EXERCISE OBJECTIVE: Each line from the one bearing "Underholdningskortene" through the last line of the entries below should be returned exactly, with pictures left out.

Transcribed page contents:
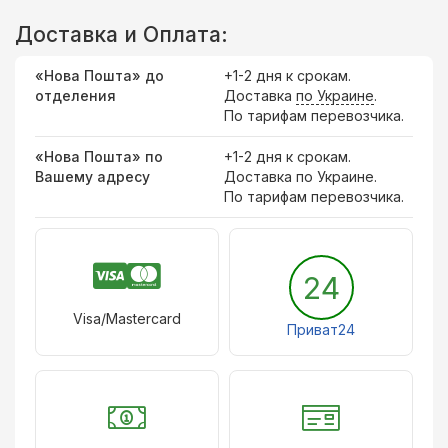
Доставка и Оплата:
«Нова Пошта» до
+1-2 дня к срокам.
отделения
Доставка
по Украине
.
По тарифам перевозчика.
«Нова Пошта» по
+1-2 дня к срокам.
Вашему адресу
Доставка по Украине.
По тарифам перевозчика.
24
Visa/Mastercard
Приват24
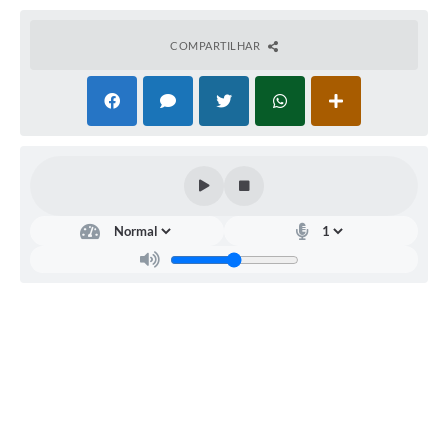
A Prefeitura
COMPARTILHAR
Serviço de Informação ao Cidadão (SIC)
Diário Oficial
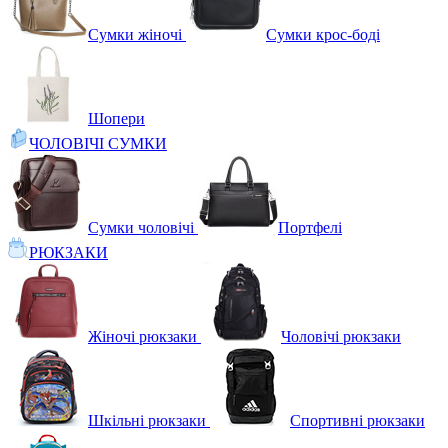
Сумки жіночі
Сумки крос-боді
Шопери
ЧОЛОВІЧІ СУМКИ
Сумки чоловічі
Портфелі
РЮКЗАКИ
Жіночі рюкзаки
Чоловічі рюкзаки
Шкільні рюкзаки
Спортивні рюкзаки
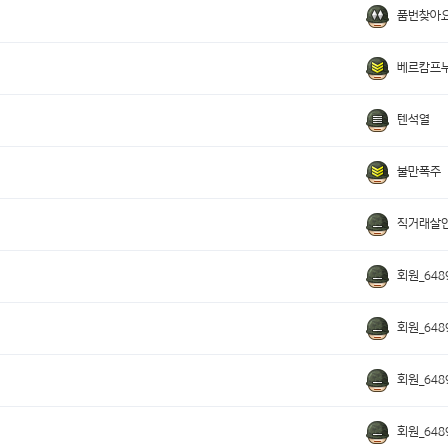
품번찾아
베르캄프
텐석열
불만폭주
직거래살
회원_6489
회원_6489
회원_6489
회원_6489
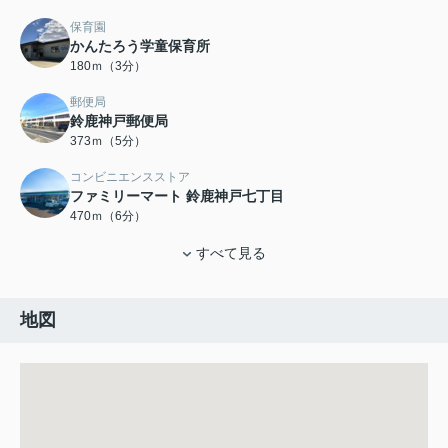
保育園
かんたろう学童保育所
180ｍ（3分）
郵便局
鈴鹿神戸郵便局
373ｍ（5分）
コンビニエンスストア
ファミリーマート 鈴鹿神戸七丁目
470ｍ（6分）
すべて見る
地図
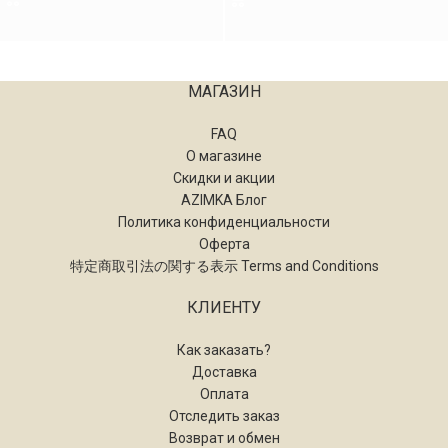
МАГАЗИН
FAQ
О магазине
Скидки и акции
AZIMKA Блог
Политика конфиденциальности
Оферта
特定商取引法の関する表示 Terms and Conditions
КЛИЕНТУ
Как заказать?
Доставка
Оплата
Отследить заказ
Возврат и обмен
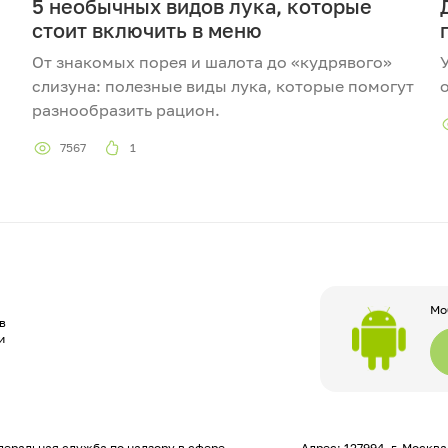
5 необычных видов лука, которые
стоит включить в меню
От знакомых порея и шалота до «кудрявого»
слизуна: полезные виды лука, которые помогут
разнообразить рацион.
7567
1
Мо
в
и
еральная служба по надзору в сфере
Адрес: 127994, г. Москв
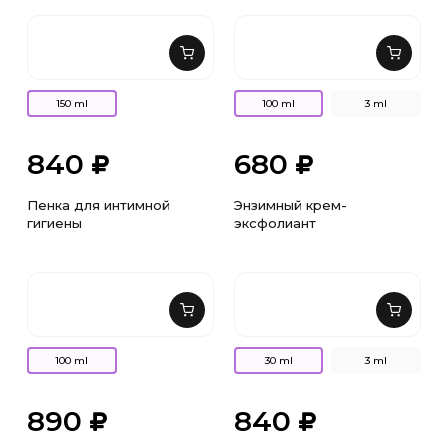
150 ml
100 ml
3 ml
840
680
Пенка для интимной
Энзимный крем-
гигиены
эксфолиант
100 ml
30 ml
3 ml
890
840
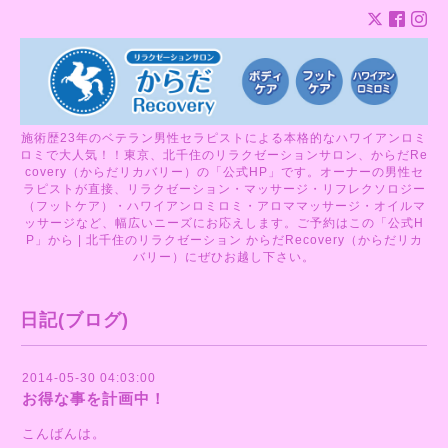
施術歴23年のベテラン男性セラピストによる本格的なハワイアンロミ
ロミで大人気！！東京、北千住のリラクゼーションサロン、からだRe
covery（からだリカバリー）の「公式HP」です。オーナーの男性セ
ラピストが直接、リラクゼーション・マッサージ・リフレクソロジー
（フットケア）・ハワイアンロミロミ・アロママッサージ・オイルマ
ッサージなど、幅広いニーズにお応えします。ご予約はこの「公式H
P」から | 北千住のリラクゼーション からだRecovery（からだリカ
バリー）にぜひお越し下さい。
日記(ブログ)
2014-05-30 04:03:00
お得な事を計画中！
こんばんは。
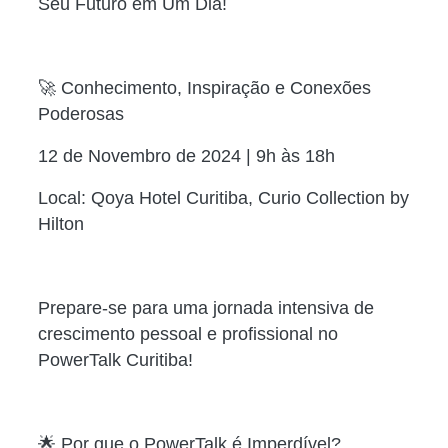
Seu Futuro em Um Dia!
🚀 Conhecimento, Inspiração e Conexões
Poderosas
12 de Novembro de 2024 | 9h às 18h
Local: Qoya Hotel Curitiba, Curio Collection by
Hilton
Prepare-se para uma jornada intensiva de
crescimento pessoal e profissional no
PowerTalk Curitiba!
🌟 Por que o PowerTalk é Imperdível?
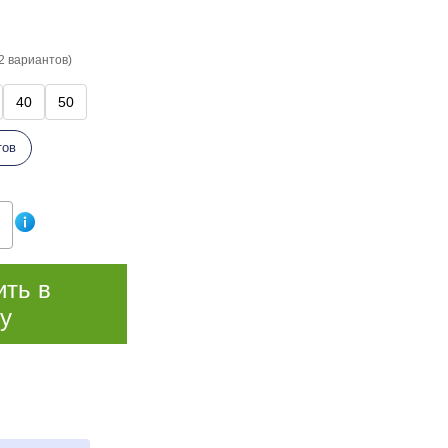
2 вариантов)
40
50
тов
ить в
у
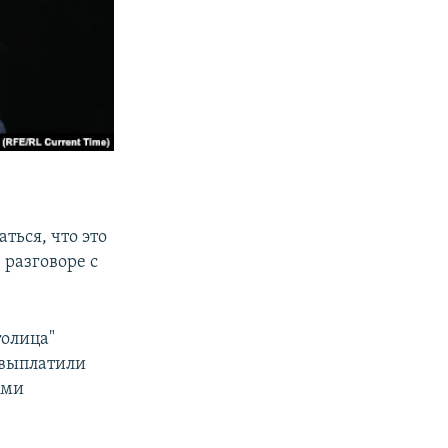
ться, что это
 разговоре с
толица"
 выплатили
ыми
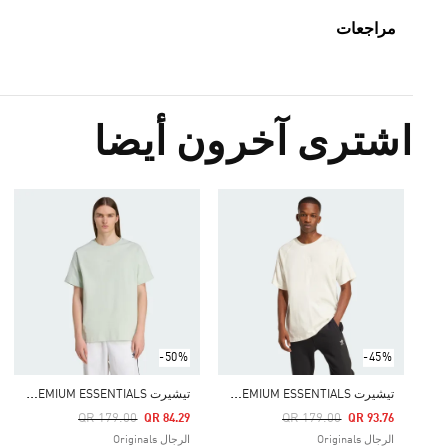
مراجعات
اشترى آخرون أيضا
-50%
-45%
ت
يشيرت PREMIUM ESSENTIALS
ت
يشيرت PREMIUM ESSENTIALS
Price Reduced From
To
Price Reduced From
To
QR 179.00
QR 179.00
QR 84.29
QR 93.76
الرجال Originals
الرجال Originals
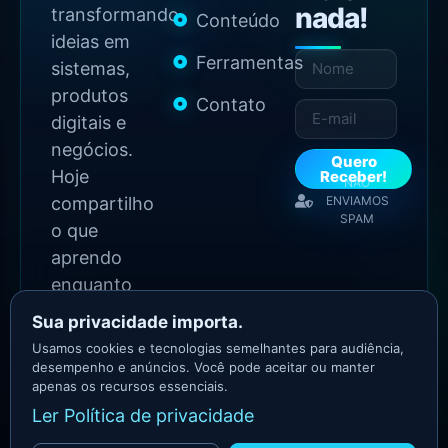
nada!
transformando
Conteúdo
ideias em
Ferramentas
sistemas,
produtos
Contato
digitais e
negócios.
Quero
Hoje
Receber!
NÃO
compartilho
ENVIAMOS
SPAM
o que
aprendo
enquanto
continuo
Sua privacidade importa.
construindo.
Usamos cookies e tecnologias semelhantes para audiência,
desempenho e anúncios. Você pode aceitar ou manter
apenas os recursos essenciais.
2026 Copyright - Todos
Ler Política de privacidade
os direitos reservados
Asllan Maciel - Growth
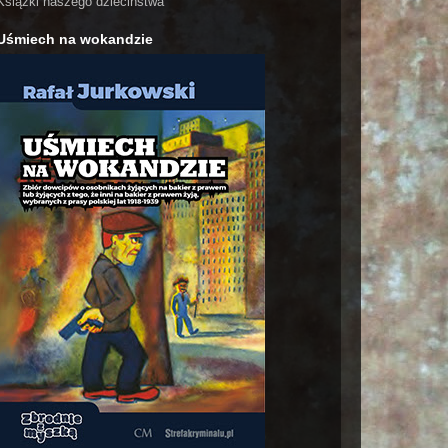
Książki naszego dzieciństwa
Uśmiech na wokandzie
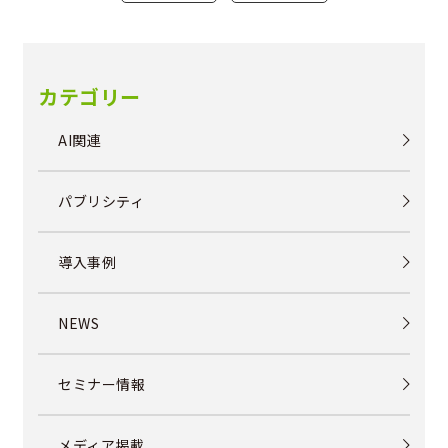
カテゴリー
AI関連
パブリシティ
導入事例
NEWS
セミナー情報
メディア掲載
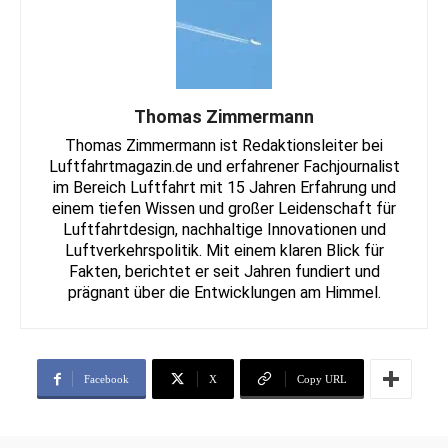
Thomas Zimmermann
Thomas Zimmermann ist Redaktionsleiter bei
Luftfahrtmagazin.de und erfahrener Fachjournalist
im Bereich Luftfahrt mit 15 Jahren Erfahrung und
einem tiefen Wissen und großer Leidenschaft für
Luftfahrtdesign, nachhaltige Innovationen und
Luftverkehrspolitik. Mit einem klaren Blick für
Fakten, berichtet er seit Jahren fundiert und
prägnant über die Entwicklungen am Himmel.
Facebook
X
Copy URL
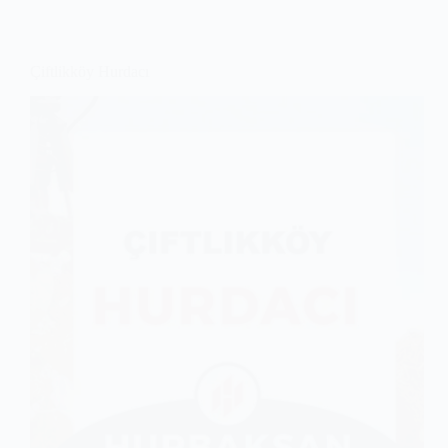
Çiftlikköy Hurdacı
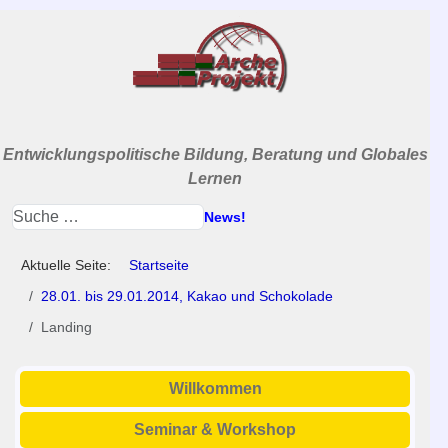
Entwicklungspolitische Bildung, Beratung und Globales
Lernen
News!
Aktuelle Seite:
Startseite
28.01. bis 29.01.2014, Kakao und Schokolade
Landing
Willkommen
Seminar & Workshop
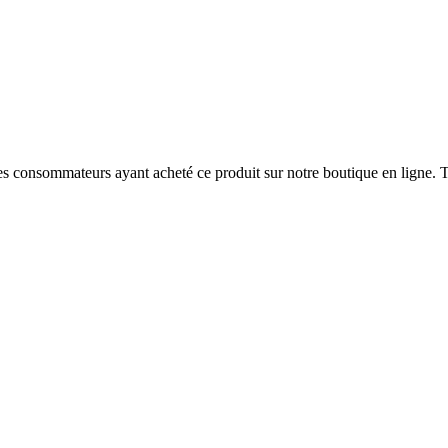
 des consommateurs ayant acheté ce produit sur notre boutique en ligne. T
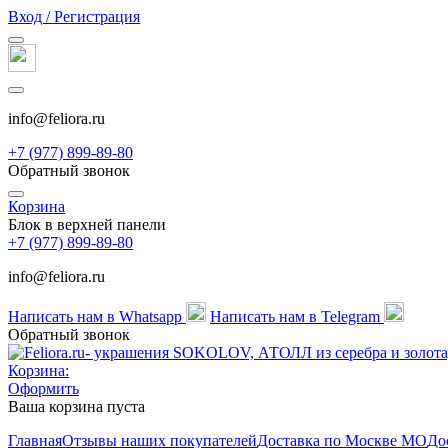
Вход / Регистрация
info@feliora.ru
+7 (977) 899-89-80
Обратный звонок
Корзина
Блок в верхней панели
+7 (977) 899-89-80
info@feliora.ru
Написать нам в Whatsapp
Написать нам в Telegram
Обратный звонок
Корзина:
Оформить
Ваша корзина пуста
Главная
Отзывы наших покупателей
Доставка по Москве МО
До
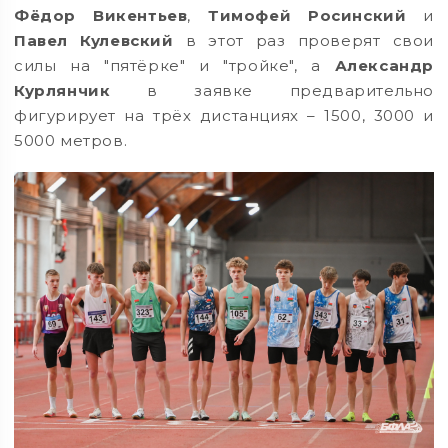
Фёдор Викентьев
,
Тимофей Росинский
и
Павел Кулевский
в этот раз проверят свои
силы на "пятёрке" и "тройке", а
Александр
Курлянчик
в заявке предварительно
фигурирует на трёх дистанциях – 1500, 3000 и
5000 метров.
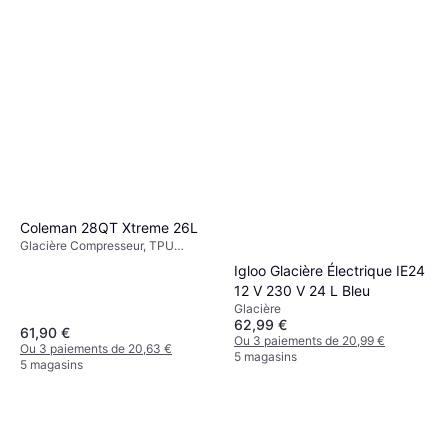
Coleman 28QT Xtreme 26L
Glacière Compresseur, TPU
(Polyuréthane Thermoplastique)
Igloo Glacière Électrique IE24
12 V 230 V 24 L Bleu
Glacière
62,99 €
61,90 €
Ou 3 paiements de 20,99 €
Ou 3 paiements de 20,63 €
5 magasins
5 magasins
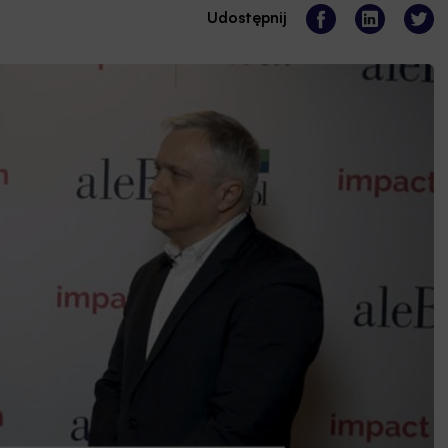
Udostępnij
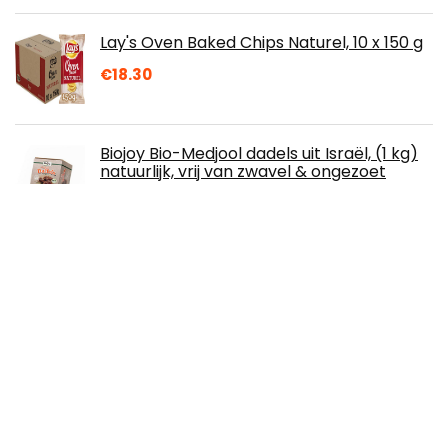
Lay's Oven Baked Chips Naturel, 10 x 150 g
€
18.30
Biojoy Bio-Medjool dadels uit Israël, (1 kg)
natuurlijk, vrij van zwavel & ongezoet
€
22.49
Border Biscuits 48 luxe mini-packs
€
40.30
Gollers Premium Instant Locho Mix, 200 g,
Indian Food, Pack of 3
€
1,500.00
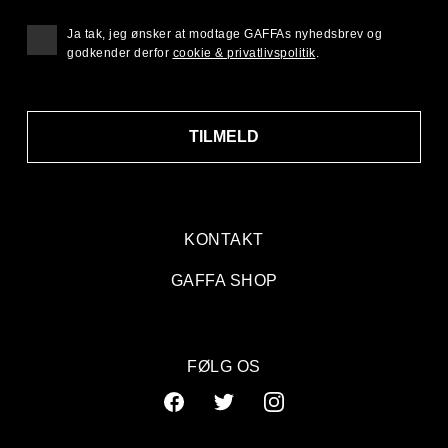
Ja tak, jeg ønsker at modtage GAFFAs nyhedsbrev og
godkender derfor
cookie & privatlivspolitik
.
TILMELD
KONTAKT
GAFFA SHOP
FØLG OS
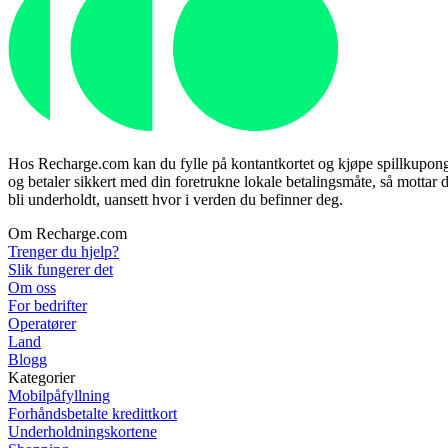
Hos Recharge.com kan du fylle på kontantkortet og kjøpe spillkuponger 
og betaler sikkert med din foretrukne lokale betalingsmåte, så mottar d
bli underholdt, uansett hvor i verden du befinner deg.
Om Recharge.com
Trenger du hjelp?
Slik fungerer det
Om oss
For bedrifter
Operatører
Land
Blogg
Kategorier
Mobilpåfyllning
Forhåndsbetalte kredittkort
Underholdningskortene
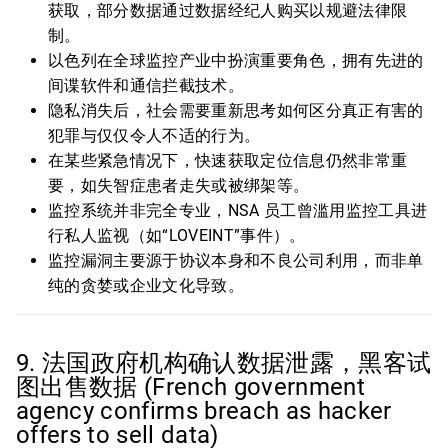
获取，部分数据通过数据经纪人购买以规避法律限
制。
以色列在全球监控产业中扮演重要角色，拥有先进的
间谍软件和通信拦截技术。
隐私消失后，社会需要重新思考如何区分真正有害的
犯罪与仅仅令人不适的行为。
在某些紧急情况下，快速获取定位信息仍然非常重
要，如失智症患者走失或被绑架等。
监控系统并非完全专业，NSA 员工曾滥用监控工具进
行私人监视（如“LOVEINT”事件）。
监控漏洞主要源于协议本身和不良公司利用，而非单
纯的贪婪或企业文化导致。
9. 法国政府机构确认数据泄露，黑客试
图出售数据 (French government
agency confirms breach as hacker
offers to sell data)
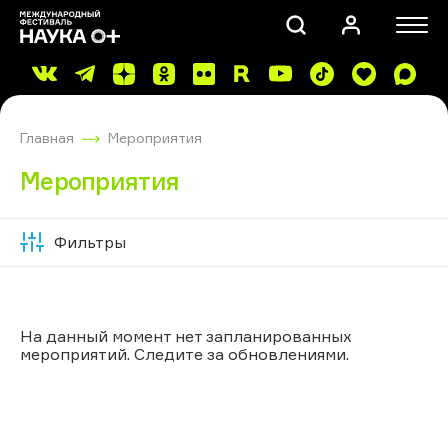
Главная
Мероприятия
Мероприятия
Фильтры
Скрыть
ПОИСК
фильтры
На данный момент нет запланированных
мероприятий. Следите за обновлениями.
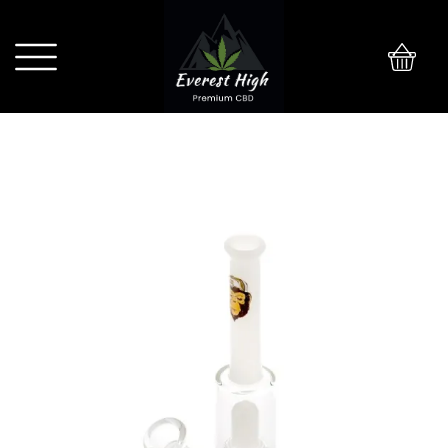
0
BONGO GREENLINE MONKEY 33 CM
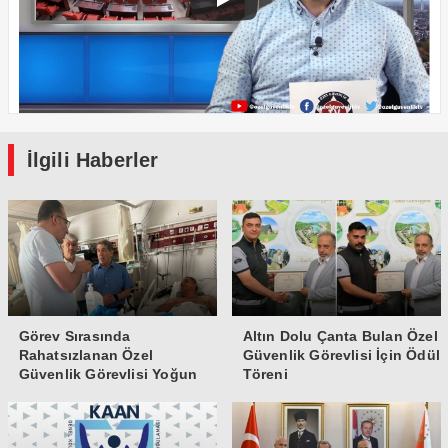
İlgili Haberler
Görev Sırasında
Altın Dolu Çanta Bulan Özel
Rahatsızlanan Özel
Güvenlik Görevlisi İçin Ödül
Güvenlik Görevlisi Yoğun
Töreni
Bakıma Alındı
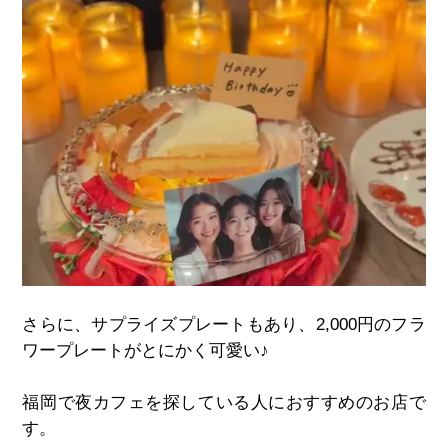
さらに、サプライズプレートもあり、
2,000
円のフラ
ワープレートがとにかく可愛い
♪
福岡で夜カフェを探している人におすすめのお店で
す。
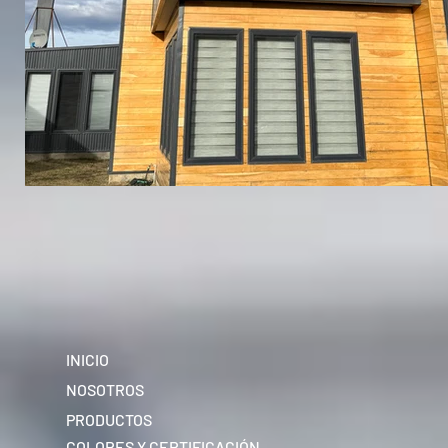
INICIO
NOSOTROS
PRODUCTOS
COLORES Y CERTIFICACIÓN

EXERCISE ANSWER:
Underholdningskortene
获取，部分数据通过数据经纪人购买以规避法律限
制。
以色列在全球监控产业中扮演重要角色，拥有先进的
间谍软件和通信拦截技术。
隐私消失后，社会需要重新思考如何区分真正有害的
犯罪与仅仅令人不适的行为。
在某些紧急情况下，快速获取定位信息仍然非常重
要，如失智症患者走失或被绑架等。
监控系统并非完全专业，NSA 员工曾滥用监控工具进
行私人监视（如“LOVEINT”事件）。
监控漏洞主要源于协议本身和不良公司利用，而非单
纯的贪婪或企业文化导致。
9. 法国政府机构确认数据泄露，黑客试
图出售数据 (French government
agency confirms breach as hacker
offers to sell data)
Главная
Мероприятия
Мероприятия
Фильтры
Скрыть
ПОИСК
фильтры
На данный момент нет запланированных
мероприятий. Следите за обновлениями.
0
BONGO GREENLINE MONKEY 33 CM
İlgili Haberler
Görev Sırasında
Altın Dolu Çanta Bulan Özel
Rahatsızlanan Özel
Güvenlik Görevlisi İçin Ödül
Güvenlik Görevlisi Yoğun
Töreni
Bakıma Alındı
さらに、サプライズプレートもあり、
2,000
円のフラ
ワープレートがとにかく可愛い
♪
福岡で夜カフェを探している人におすすめのお店で
す。
INICIO
NOSOTROS
PRODUCTOS
COLORES Y CERTIFICACIÓN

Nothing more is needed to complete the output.